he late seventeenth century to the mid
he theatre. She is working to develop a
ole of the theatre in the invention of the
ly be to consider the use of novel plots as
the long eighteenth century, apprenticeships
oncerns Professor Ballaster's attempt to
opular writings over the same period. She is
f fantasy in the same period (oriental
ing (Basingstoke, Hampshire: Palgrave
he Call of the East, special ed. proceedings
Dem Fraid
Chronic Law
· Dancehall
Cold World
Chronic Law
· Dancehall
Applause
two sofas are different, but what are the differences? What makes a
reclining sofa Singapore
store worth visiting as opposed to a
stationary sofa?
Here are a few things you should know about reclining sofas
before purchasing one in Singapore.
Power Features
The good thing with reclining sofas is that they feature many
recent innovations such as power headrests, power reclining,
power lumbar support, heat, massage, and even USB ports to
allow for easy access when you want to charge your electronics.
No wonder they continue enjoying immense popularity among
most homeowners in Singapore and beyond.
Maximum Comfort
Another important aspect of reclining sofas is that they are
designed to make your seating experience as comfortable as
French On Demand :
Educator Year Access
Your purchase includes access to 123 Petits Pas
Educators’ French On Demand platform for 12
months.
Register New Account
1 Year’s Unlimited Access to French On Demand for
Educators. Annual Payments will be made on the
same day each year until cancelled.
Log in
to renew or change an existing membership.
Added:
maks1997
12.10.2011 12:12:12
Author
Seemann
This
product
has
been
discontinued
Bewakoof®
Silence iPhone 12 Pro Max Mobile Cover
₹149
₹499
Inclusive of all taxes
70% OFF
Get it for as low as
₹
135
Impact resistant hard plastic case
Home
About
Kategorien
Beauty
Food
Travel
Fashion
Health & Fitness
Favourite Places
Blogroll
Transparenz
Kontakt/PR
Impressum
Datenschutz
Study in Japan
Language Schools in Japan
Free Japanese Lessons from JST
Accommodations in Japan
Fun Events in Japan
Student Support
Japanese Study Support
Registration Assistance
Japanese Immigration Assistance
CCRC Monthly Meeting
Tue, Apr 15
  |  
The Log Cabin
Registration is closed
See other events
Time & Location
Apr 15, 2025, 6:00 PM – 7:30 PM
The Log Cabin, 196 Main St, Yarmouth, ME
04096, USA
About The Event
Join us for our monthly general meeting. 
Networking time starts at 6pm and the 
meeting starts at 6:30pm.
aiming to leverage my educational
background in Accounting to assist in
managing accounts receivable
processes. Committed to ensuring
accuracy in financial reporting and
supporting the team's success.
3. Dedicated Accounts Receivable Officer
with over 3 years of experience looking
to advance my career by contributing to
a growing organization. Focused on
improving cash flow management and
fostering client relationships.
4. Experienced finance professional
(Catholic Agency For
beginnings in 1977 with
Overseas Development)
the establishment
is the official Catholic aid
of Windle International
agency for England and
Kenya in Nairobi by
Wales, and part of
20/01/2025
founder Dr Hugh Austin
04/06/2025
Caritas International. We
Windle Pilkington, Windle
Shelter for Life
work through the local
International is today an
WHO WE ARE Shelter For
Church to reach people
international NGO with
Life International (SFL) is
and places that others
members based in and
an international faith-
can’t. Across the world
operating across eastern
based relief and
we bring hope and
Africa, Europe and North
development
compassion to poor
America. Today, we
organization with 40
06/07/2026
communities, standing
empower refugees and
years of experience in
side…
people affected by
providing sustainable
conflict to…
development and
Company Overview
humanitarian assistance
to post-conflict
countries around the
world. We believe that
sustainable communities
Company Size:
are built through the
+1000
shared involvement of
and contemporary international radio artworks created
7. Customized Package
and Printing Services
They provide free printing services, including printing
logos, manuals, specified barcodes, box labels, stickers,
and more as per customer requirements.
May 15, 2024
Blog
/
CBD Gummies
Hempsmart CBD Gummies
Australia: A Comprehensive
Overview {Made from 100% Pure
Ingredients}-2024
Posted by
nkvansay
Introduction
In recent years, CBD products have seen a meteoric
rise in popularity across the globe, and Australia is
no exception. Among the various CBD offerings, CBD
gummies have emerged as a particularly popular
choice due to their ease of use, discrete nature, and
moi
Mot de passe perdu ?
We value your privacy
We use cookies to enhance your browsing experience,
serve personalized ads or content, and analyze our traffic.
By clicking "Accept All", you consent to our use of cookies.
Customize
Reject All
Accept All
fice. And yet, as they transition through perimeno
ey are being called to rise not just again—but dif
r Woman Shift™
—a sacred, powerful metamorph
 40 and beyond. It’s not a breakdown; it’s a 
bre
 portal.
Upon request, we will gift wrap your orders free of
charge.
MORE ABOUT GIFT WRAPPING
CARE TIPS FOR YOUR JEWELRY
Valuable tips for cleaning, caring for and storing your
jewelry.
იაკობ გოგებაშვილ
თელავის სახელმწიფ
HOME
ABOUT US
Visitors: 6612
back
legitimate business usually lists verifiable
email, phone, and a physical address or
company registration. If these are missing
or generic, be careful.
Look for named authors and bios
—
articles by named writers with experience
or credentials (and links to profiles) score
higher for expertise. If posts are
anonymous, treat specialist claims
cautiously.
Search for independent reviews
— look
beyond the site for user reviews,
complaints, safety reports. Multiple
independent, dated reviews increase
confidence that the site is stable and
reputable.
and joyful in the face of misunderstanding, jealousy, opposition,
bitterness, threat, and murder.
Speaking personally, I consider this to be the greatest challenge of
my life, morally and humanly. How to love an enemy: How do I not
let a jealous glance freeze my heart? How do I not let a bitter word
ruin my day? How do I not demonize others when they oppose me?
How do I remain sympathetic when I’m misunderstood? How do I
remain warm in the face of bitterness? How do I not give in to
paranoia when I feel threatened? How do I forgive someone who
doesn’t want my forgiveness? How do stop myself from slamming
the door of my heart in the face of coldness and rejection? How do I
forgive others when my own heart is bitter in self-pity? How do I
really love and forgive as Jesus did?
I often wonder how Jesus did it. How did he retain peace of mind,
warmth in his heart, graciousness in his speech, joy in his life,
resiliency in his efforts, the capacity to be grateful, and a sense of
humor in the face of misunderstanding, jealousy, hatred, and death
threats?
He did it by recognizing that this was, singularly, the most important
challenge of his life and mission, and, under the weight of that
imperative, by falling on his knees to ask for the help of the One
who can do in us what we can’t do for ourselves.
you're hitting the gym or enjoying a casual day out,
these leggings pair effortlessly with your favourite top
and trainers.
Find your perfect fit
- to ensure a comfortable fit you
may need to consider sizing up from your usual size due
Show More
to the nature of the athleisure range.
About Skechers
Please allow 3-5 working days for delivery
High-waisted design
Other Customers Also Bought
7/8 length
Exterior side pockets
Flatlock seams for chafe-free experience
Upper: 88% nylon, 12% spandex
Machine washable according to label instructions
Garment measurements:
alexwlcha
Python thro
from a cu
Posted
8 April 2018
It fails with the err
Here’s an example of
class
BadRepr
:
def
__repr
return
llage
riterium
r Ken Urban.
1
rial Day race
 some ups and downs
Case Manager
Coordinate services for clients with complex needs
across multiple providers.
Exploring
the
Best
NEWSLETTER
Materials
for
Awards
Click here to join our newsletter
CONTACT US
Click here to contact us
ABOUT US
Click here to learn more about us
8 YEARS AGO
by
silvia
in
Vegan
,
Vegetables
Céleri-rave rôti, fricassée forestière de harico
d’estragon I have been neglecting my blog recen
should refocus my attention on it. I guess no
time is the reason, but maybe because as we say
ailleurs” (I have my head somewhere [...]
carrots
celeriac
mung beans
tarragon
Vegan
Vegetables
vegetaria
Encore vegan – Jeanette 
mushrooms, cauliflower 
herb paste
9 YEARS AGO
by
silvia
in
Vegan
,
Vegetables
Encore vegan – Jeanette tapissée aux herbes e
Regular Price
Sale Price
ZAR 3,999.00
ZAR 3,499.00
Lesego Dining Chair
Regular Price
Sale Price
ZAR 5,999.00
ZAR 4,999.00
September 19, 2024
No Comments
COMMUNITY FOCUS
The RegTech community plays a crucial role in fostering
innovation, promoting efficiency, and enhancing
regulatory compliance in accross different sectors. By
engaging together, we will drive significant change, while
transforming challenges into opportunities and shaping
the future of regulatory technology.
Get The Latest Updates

# Work order
All lines above between those holding "he Call of the East, special ed. proceedings" and "Power Features", inclusive, must be set down unchanged, and no other line may be included.

# Response
he Call of the East, special ed. proceedings
Dem Fraid
Chronic Law
· Dancehall
Cold World
Chronic Law
· Dancehall
Applause
two sofas are different, but what are the differences? What makes a
reclining sofa Singapore
store worth visiting as opposed to a
stationary sofa?
Here are a few things you should know about reclining sofas
before purchasing one in Singapore.
Power Features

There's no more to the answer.